The bar was nearly empty. A football match murmured from the TV in the corner, but no one was watching. Alias sat alone at a back table, coat still on, a glass of water untouched.
Buba arrived late, as always, but slower now, at ease. He dropped a thick bundle of pages on the table — the Pegged White Paper, bent and scribbled all over.
“I’ve been through this thing more times than I can count,” he said. “Read it on the train, in bed, between sales. I know it like a song now.”
Alias waited.
Buba tapped the cover.
“This part — no boss, no one to call when it goes wrong. You don’t just hint at it, you hammer it. That’s hard. Brutal, even.”
Alias’s reply was steady.
“That’s the point. If someone can steer it, someone else will take the wheel. Pegged survives only if no one drives.”
Buba leaned back, half-smiling.
“And Section Six — the people who move it. That’s us. You’re clear about it: if we mess up, Pegged messes up. No excuses, no backup plan.”
Alias nodded.
“No disguise. Pegged lives only if people like you carry it. No court, no fund, no rescue.”
Buba’s voice softened.
“You know what that means on the ground. It’s the guys with nothing. Street sellers, migrants, hustlers. They’ll carry the risk. No lawyers, no banks. If it burns, it burns them first.”
Alias met his eyes.
“And that is why it has to be fair at the root. No insiders. No back doors. Every draw the same.”

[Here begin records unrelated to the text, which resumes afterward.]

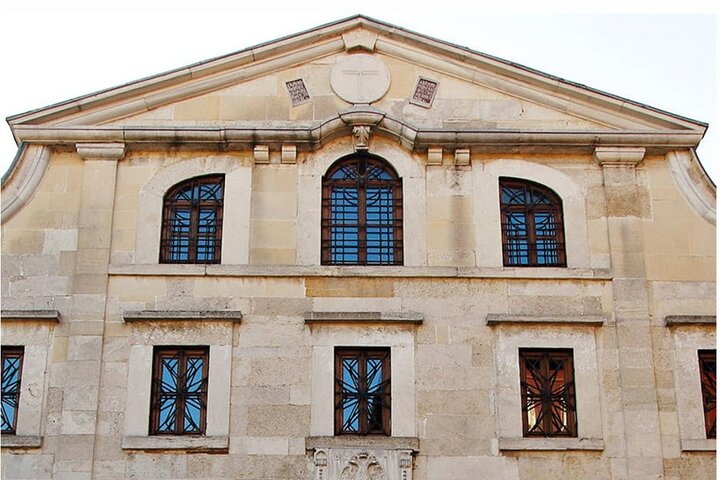 This screenshot has width=720, height=480. Identify the location of window ledge. (564, 444), (356, 439), (188, 437), (6, 442), (696, 444). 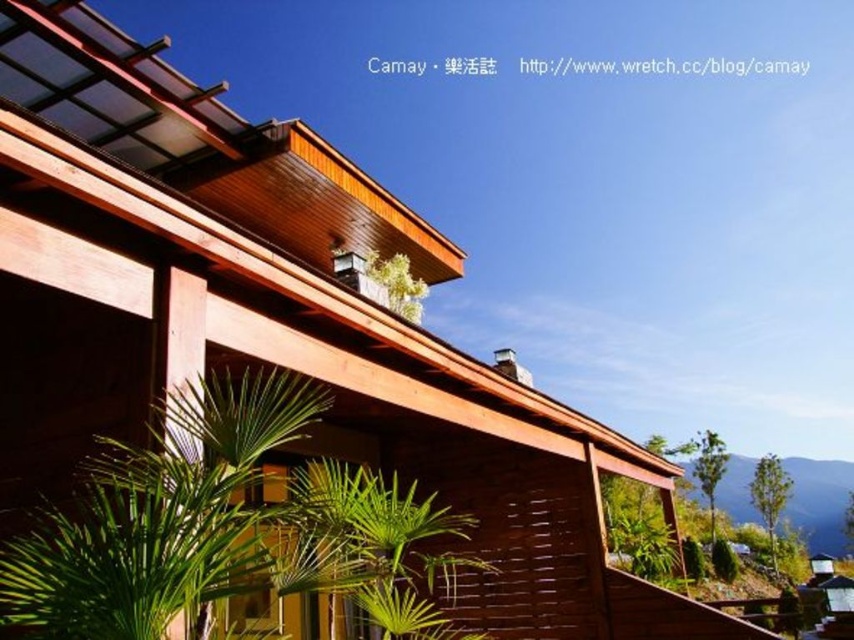 Looking at this image, you are a gardener who needs to water both the green matte plant at upper center and the green leafy plant at lower right. Given that your watering can holds enough water for 30 meters of travel, can you water both plants without refilling?

The distance between the green matte plant at upper center and the green leafy plant at lower right is 28.51 meters. Since the watering can holds enough for 30 meters, you can water both plants without needing to refill.

You are a gardener standing on the porch of the modern wooden house. You see the green matte plant at upper center and the green leafy plant at lower right. Which plant is positioned to the left when viewed from your perspective?

The green matte plant at upper center is positioned to the left of the green leafy plant at lower right. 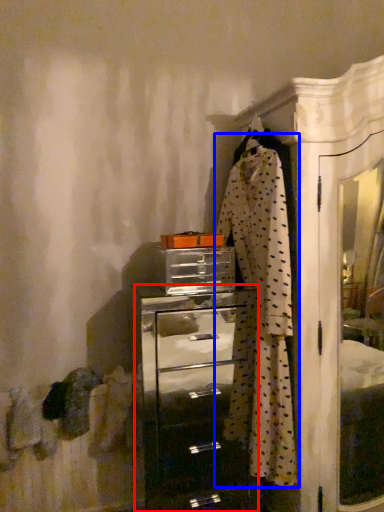 Question: Which of the following is the farthest to the observer, chest of drawers (highlighted by a red box) or clothing (highlighted by a blue box)?

Choices:
 (A) chest of drawers
 (B) clothing

Answer: (A) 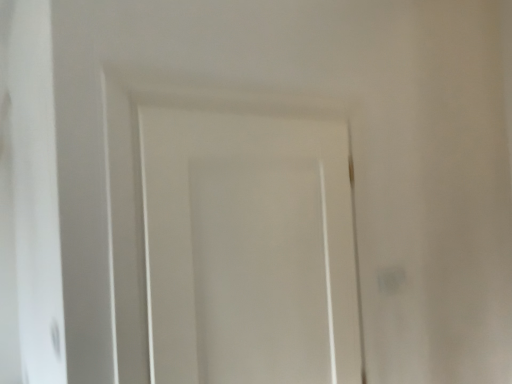 From the picture: What is the approximate width of white matte door at center?

The width of white matte door at center is 3.77 inches.

The image size is (512, 384). Describe the element at coordinates (248, 249) in the screenshot. I see `white matte door at center` at that location.

Identify the location of white matte door at center. The height and width of the screenshot is (384, 512). (248, 249).

In order to click on white matte door at center in this screenshot , I will do `click(248, 249)`. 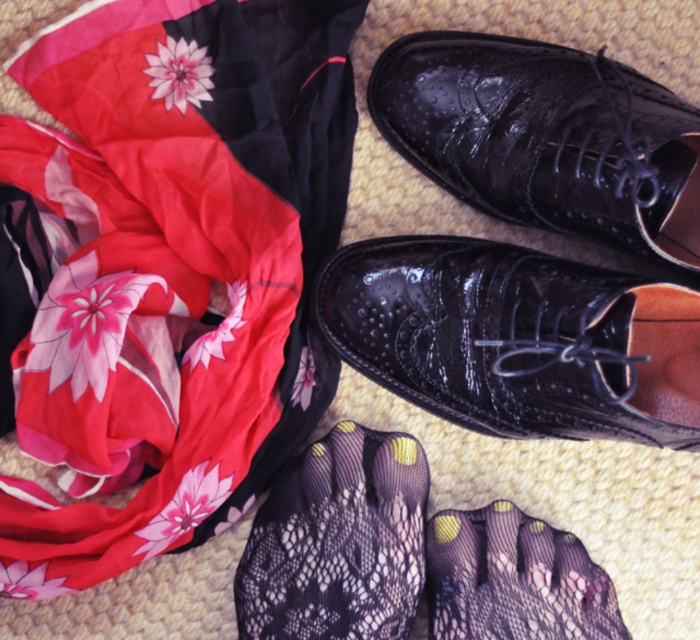 Which is above, glossy leather shoe at center or black lace foot at lower right?

glossy leather shoe at center is higher up.

Is glossy leather shoe at center positioned in front of black lace foot at lower right?

Yes, it is.

Locate an element on the screen. Image resolution: width=700 pixels, height=640 pixels. glossy leather shoe at center is located at coordinates (517, 339).

Can you confirm if floral silk scarf at upper left is shorter than glossy patent leather shoe at center?

No, floral silk scarf at upper left is not shorter than glossy patent leather shoe at center.

What do you see at coordinates (164, 269) in the screenshot?
I see `floral silk scarf at upper left` at bounding box center [164, 269].

Locate an element on the screen. The height and width of the screenshot is (640, 700). floral silk scarf at upper left is located at coordinates (164, 269).

Does black lace foot at lower right come behind black mesh sock at lower center?

That is False.

Between black lace foot at lower right and black mesh sock at lower center, which one has less height?

With less height is black mesh sock at lower center.

Which is behind, point (302, 612) or point (560, 595)?

Positioned behind is point (560, 595).

This screenshot has height=640, width=700. In order to click on black lace foot at lower right in this screenshot , I will do `click(337, 541)`. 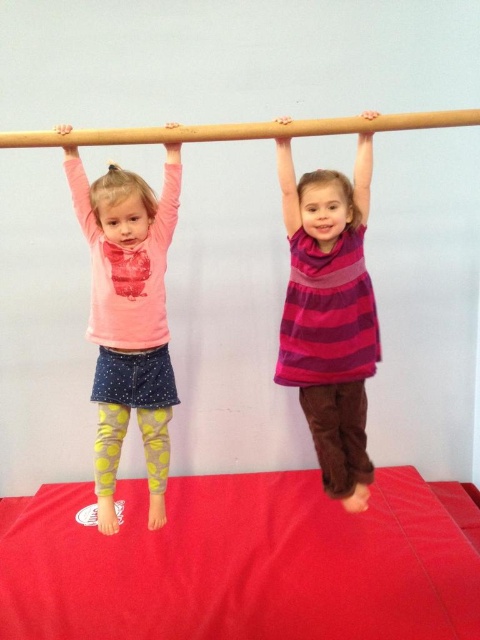 You are a photographer standing in front of the two children. You want to take a photo of the purple striped dress at center and the pink matte shirt at left. Which child should you focus on first to ensure both are in focus?

You should focus on the pink matte shirt at left first because it is farther away from the photographer than the purple striped dress at center, ensuring both will be in focus when focusing on the farther object. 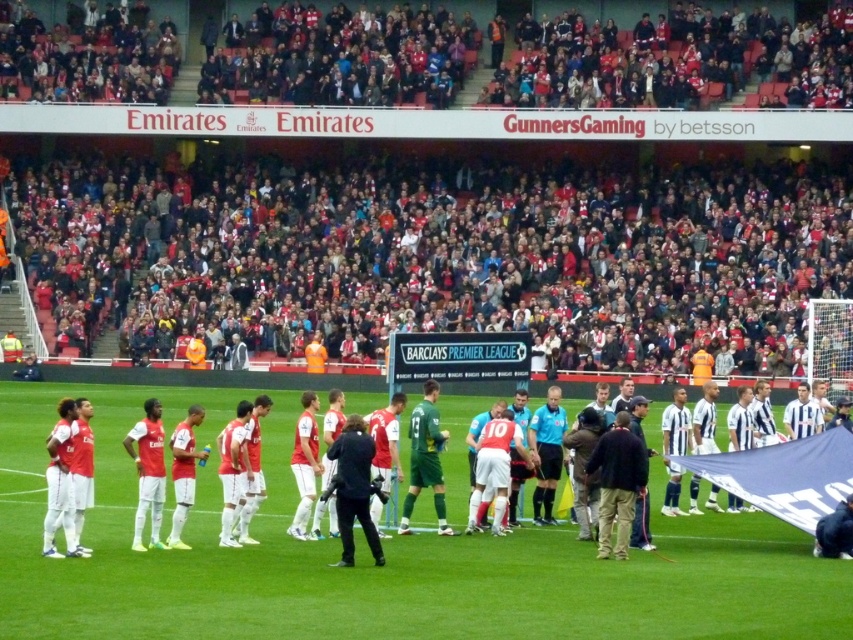 Question: Is red fabric crowd at upper center thinner than dark blue jersey at center?

Choices:
 (A) yes
 (B) no

Answer: (B)

Question: Among these points, which one is farthest from the camera?

Choices:
 (A) (450, 529)
 (B) (172, 403)
 (C) (605, 508)

Answer: (B)

Question: Which of these objects is positioned closest to the green jersey at center?

Choices:
 (A) matte red jersey at left
 (B) dark blue jacket at center
 (C) dark blue jersey at center

Answer: (B)

Question: Can you confirm if dark blue jersey at center is smaller than green jersey at center?

Choices:
 (A) yes
 (B) no

Answer: (B)

Question: Which point is closer to the camera?

Choices:
 (A) matte red jersey at left
 (B) dark blue jacket at center
 (C) dark blue jersey at center

Answer: (B)

Question: Can you confirm if matte red jersey at left is thinner than dark blue jersey at center?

The match on TV rose and fell. Buba folded the paper carefully, slid it into his jacket.
“I don’t buy every word,” he said. “But I get it now. And if I get it, I can move it. I’m with you.”
Alias inclined his head, shoulders loosening a fraction.
Buba stood, smoothing his jacket.
“I’ll start small. Bring me something I can put in a man’s hand, and we’ll see how it moves. After that — it’s on me.”
He left without looking back. Alias stayed at the table, glass of water untouched.